THE FIRS GREYHOUND STADIUM SUMMARY
LOCATED————————————The venue was situated roughly 3 miles north of Norwich city centre, along Aylesham Road about a quarter of a mile south west of were Norwich Airport is today.The meadow rod housin estate.
ORIGINAL SITE—————————–Farm grazing land.
DATE VENUE OPENED——————-July 1932.
Meaning other sports may have taken place prior to the arrival of Greyhound Racing.
FIRST MEETING—————————–July 30th 1932.
Greyhound Racing only.
LICENSED OR INDEPENDENT———-NGRC.
All venues covered would have to be licensed with the government, licensed suggested in this section would refer to tracks operating under NGRC Rules.

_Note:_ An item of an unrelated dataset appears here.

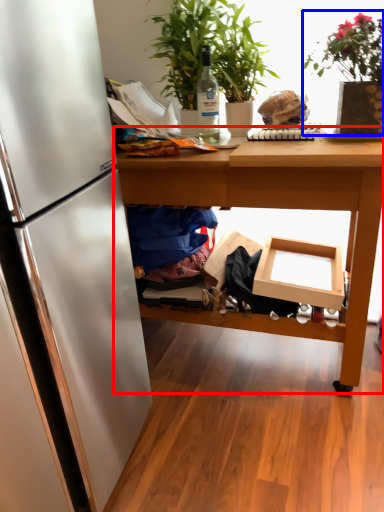 Question: Which of the following is the closest to the observer, table (highlighted by a red box) or houseplant (highlighted by a blue box)?

Choices:
 (A) table
 (B) houseplant

Answer: (B) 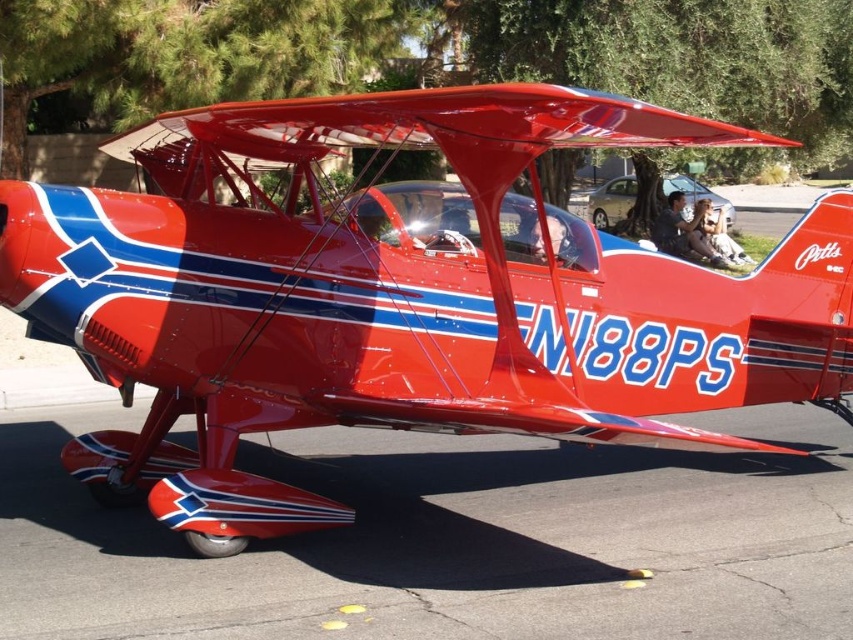 Who is positioned more to the left, glossy asphalt tarmac at lower center or transparent acrylic cockpit at center?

INSIDE OR OUTSIDE HARE TYPE——Not known.
Please note that the Electric Hare suggested is only a guidance, and would have been in operation for a certain amount of time at this venue. Although it is not necessarily guaranteed that it was operational all the time, as other types of lure may have been used and updated as time progressed.
Please note that most racing venues distances had become varied throughout the years, the ones given above were at once point set and offers only a guidance to the track size.

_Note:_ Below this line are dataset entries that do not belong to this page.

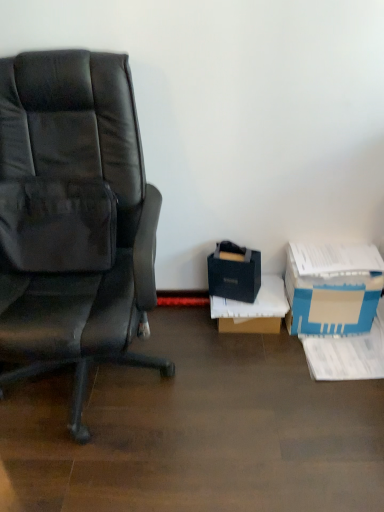 Question: Is matte black chair at left touching black matte box at lower right, which is the 2th box from left to right?

Choices:
 (A) no
 (B) yes

Answer: (A)

Question: Is matte black chair at left at the right side of black matte box at lower right, which is the 2th box from left to right?

Choices:
 (A) no
 (B) yes

Answer: (A)

Question: Does matte black chair at left have a lesser height compared to black matte box at lower right, acting as the 2th box starting from the right?

Choices:
 (A) yes
 (B) no

Answer: (B)

Question: Is the position of matte black chair at left more distant than that of black matte box at lower right, acting as the 2th box starting from the right?

Choices:
 (A) yes
 (B) no

Answer: (B)

Question: From the image's perspective, would you say matte black chair at left is shown under black matte box at lower right, acting as the 2th box starting from the right?

Choices:
 (A) no
 (B) yes

Answer: (A)

Question: Is matte black chair at left bigger than black matte box at lower right, which is the 2th box from left to right?

Choices:
 (A) yes
 (B) no

Answer: (A)

Question: Can you confirm if black matte bag at lower right, placed as the 1th box when sorted from left to right, is smaller than blue cardboard box at lower right, which is the 3th box in left-to-right order?

Choices:
 (A) no
 (B) yes

Answer: (B)

Question: Is black matte bag at lower right, the 3th box in the right-to-left sequence, in contact with blue cardboard box at lower right, the first box in the right-to-left sequence?

Choices:
 (A) yes
 (B) no

Answer: (B)

Question: Is black matte bag at lower right, the 3th box in the right-to-left sequence, wider than blue cardboard box at lower right, which is the 3th box in left-to-right order?

Choices:
 (A) yes
 (B) no

Answer: (B)

Question: Does black matte bag at lower right, the 3th box in the right-to-left sequence, have a lesser height compared to blue cardboard box at lower right, which is the 3th box in left-to-right order?

Choices:
 (A) yes
 (B) no

Answer: (A)

Question: From a real-world perspective, is black matte bag at lower right, placed as the 1th box when sorted from left to right, located higher than blue cardboard box at lower right, which is the 3th box in left-to-right order?

Choices:
 (A) yes
 (B) no

Answer: (A)

Question: Is black matte bag at lower right, placed as the 1th box when sorted from left to right, turned away from blue cardboard box at lower right, the first box in the right-to-left sequence?

Choices:
 (A) no
 (B) yes

Answer: (A)

Question: Is black matte bag at lower right, the 3th box in the right-to-left sequence, placed right next to black matte box at lower right, acting as the 2th box starting from the right?

Choices:
 (A) yes
 (B) no

Answer: (A)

Please note that alterations at most racing venues throughout its existence would see that the circumference of the track would vary, the one shown above offers only a guidance to the track size.
BIG RACE NAMES—————————None found.
STADIUM SHARED WITH——————Speedway 1937-1964.
LAST MEETING——————————-14th January 1935.
Greyhound Racing only.
STADIUM CLOSURE DATE—————-November 1964.
Meaning other sports may have taken place after Greyhound Racing had ceased.
BUILT ON SITE——————————-Housing and a landscaped play ground on the Meadow Road Housing Estate now occupies the site of the old stadium.
In some cases, structure’s that originally covered the venue after the stadium had been demolished, may have been themselves demolished too, so the one described is more likely to be the one which now presently covers the site.
EVIDENCE LEFT TODAY——————-Nothing known of.
Norwich became one of only a handful of cities away from London, to host a cluster of Greyhound Racing venues. One of those was at The Firs Greyhound Stadium, which became the first of four greyhound tracks that would begin operations during the 1930’s. The Firs was located roughly three miles north of Norwich city centre, in a district known as Hellesdon, situated along Aylsham Road roughly a quarter of a mile south west of were Norwich Airport lies today. The original site had been nothing more than farm grazing land, but it soon took the shape of a grass Speedway track during 1930. The Speedway had become so much of an attraction, that in 1931, a more permanent cinder track was laid, with the track itself becoming fenced off, along with the erection of earth banks to create better spectator viewing. In 1932, a grandstand was erected, a year in which also witnessed the introduction of Greyhound Racing. Competition was on the cards from the word go, as another new greyhound stadium was under construction at Boundary Park, just one mile south of The Firs track. Both greyhound tracks would see events staged under NGRC rules, with The Firs track promoting its first meeting on the 30th of July 1932, nine weeks prior to the one at Boundary Park. Sadly, the stiff competition created between the two tracks, contributed to The Firs premature closure, after less than three years of operation, its final meeting came on the 14th of January 1935. Speedway continued at The Firs, only to be interrupted by the hostilities of the Second World War, a period on which the track became closed to all sporting events. By the 1960’s the city of Norwich was expanding rapidly, and the need of land to build new housing was becoming more apparent. It came as no surprise when in 1964 the stadium closed, having been sold to developers. Although derelict, the stadium hosted a handful of speedway practice sessions during 1965, the year in which The Firs eventually became demolished. By the end of the 1960’s a new housing estate had covered the site, and that is how it remains today, with houses on Meadow Road and a children’s recreation park pinpointing its once location, yet it leaves no trace of a stadium ever having been there.